┌──
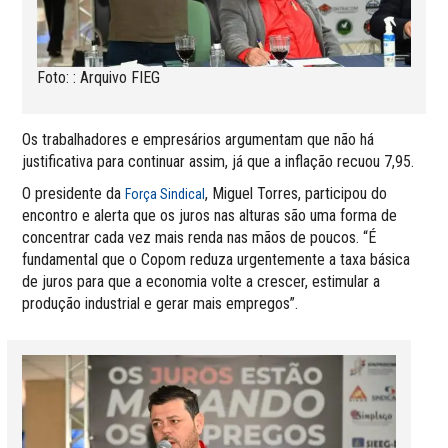
Foto: : Arquivo FIEG
Os trabalhadores e empresários argumentam que não há
justificativa para continuar assim, já que a inflação recuou 7,95.
O presidente da
, Miguel Torres, participou do
Força Sindical
encontro e alerta que os juros nas alturas são uma forma de
concentrar cada vez mais renda nas mãos de poucos. “É
fundamental que o Copom reduza urgentemente a taxa básica
de juros para que a economia volte a crescer, estimular a
produção industrial e gerar mais empregos”.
└──
**Your task:**
From the material above, gather all lines that include the string "juros" and copy them.

**Exercise answer:**
encontro e alerta que os juros nas alturas são uma forma de
de juros para que a economia volte a crescer, estimular a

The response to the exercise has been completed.